The GST Council has announced the much-awaited GST rate rationalization, which has largely happened on expected lines as below:

  1. the majority of the auto pack would shift from a 28% GST + cess structure to an 18% flat structure;

  2. all SUVs above 4mtr (and other specifications) move to a 40% rate without cess from the earlier avg of 43-50% rate;

  3. two-wheelers above 350cc move to a 40% rate from earlier 31%.

The revised rates would be effective from Sep 22, 2025. While most of these measures have been on expected lines, the clarity on cessation of compensation cess and GST rate reduction for tractor parts will be an incremental key positive.

Also, the fact that the government has implemented this before the festive season is a key positive.
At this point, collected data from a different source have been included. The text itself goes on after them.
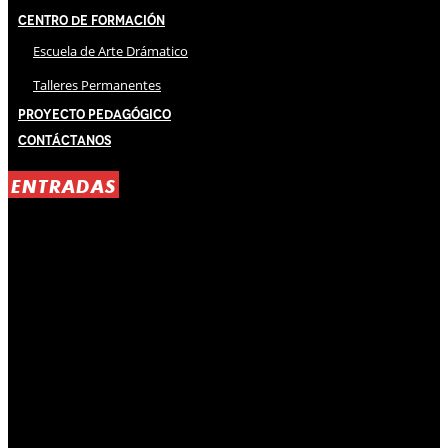
Centro de Formación
Escuela de Arte Drámatico
Talleres Permanentes
Proyecto Pedagógico
Contáctanos
ENTRADAS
This is in addition to several tailwinds for the sector such as:

  1. positive progress of monsoon driving up rural sentiment,

  2. income tax benefits,

  3. 8th pay commission, and

  4. interest rate cuts.

Thus, we believe the GST rate rationalization should drive a demand revival in the festival season and lead to potential re-rating within the sector.

In our assessment, the biggest beneficiaries are Hero MotoCorp, Maruti Suzuki India and Hyundai Motor India.

Note that while these stocks have moved in line with expectation, a key beneficiary is M&M (given cess clarification highlighted above). We would revisit our estimates on the sector soon.

Our top OEM picks in the sector remain Maruti Suzuki and M&M, and our top auto ancillary picks are Endurance, Samvardhana Motherson International and Happy Forgings.